**TASK PROMPT**. Starting at the first line of the listing below, repeat each line up to and including the one containing "組や活動の中で、その実現に努めることが求められます。". Leave out pictures.

**DATA EXTRACT**.
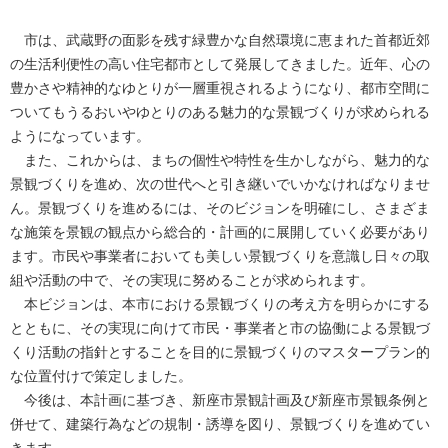
市は、武蔵野の面影を残す緑豊かな自然環境に恵まれた首都近郊
の生活利便性の高い住宅都市として発展してきました。近年、心の
豊かさや精神的なゆとりが一層重視されるようになり、都市空間に
ついてもうるおいやゆとりのある魅力的な景観づくりが求められる
ようになっています。
また、これからは、まちの個性や特性を生かしながら、魅力的な
景観づくりを進め、次の世代へと引き継いでいかなければなりませ
ん。景観づくりを進めるには、そのビジョンを明確にし、さまざま
な施策を景観の観点から総合的・計画的に展開していく必要があり
ます。市民や事業者においても美しい景観づくりを意識し日々の取
組や活動の中で、その実現に努めることが求められます。
本ビジョンは、本市における景観づくりの考え方を明らかにする
とともに、その実現に向けて市民・事業者と市の協働による景観づ
くり活動の指針とすることを目的に景観づくりのマスタープラン的
な位置付けで策定しました。
今後は、本計画に基づき、新座市景観計画及び新座市景観条例と
併せて、建築行為などの規制・誘導を図り、景観づくりを進めてい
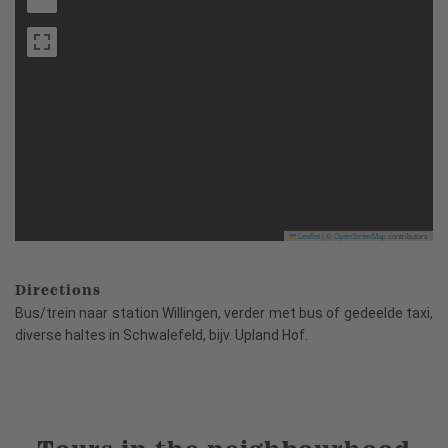
Leaflet
|
©
OpenStreetMap
contributors
Directions
Bus/trein naar station Willingen, verder met bus of gedeelde taxi,
diverse haltes in Schwalefeld, bijv. Upland Hof.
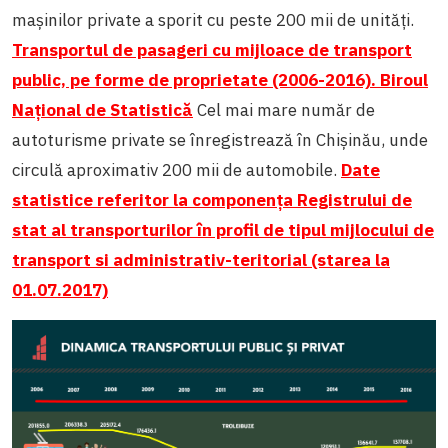
mașinilor private a sporit cu peste 200 mii de unități.
Transportul de pasageri cu mijloace de transport
public, pe forme de proprietate (2006-2016). Biroul
Național de Statistică
Cel mai mare număr de
autoturisme private se înregistrează în Chișinău, unde
circulă aproximativ 200 mii de automobile.
Date
statistice referitor la componența Registrului de
stat al transporturilor în profil de tipul mijlocului de
transport si administrativ-teritorial (starea la
01.07.2017)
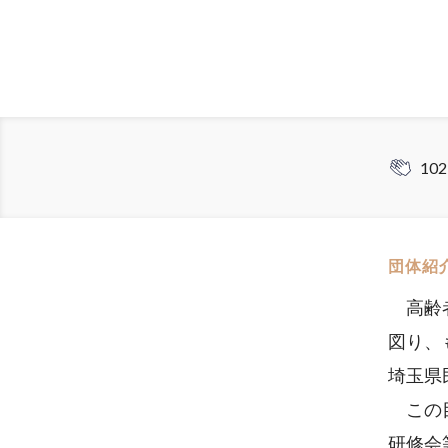
102
団体紹
高齢者
図り、
埼玉県
この目
研修会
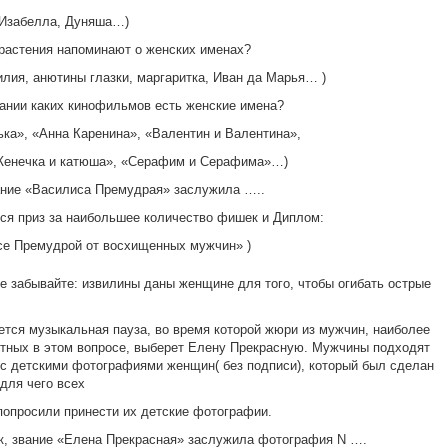
 Изабелла, Дуняша…)
 растения напоминают о женских именах?
лилия, анютины глазки, маргаритка, Иван да Марья… )
вании каких кинофильмов есть женские имена?
ка», «Анна Каренина», «Валентин и Валентина»,
Женечка и катюша», «Серафим и Серафима»…)
ание «Василиса Премудрая» заслужила …..
тся приз за наибольшее количество фишек и Диплом:
е Премудрой от восхищенных мужчин» )
е забывайте: извилины даны женщине для того, чтобы огибать острые
тся музыкальная пауза, во время которой жюри из мужчин, наиболее
тных в этом вопросе, выберет Елену Прекрасную. Мужчины подходят
 с детскими фотографиями женщин( без подписи), который был сделан
 для чего всех
опросили принести их детские фотографии.
к, звание «Елена Прекрасная» заслужила фотография N ….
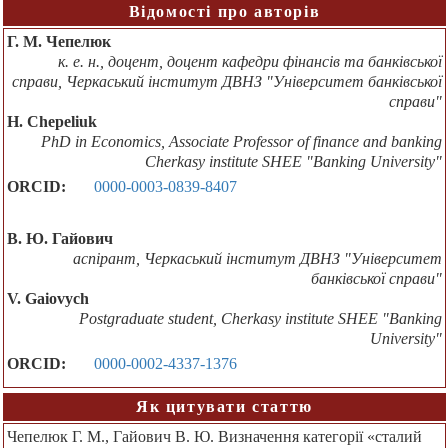
Відомості про авторів
Г. М. Чепелюк
к. е. н., доцент, доцент кафедри фінансів та банківської
справи, Черкаський інститут ДВНЗ "Університет банківської
справи"
H. Chepeliuk
PhD in Economics, Associate Professor of finance and banking
Cherkasy institute SHEE "Banking University"
ORCID:
0000-0003-0839-8407
В. Ю. Гайович
аспірант, Черкаський інститут ДВНЗ "Університет
банківської справи"
V. Gaiovych
Postgraduate student, Cherkasy institute SHEE "Banking
University"
ORCID:
0000-0002-4337-1376
Як цитувати статтю
Чепелюк Г. М., Гайович В. Ю. Визначення категорії «сталий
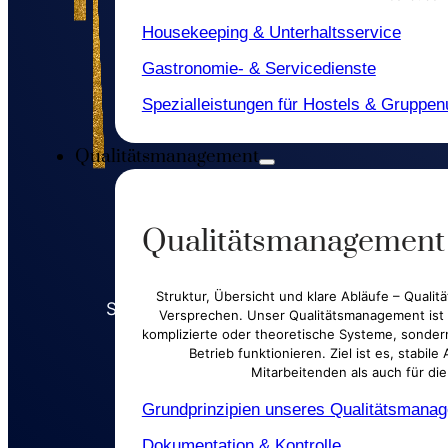
Housekeeping & Unterhaltsservice
Gastronomie- & Servicedienste
Spezialleistungen für Hostels & Gruppen
Qualitätsmanagement
Übe
Qualitätsmanagement
Struktur, Übersicht und klare Abläufe – Qualit
Solide Dienstleistungen. Klare Strukturen.
Versprechen. Unser Qualitätsmanagement ist p
Zusammenarbeit.
komplizierte oder theoretische Systeme, sonder
Betrieb funktionieren. Ziel ist es, stabil
Mitarbeitenden als auch für die
Grundprinzipien unseres Qualitätsmana
Dokumentation & Kontrolle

**PROBLEM SOLUTION**.
市は、武蔵野の面影を残す緑豊かな自然環境に恵まれた首都近郊
の生活利便性の高い住宅都市として発展してきました。近年、心の
豊かさや精神的なゆとりが一層重視されるようになり、都市空間に
ついてもうるおいやゆとりのある魅力的な景観づくりが求められる
ようになっています。
また、これからは、まちの個性や特性を生かしながら、魅力的な
景観づくりを進め、次の世代へと引き継いでいかなければなりませ
ん。景観づくりを進めるには、そのビジョンを明確にし、さまざま
な施策を景観の観点から総合的・計画的に展開していく必要があり
ます。市民や事業者においても美しい景観づくりを意識し日々の取
組や活動の中で、その実現に努めることが求められます。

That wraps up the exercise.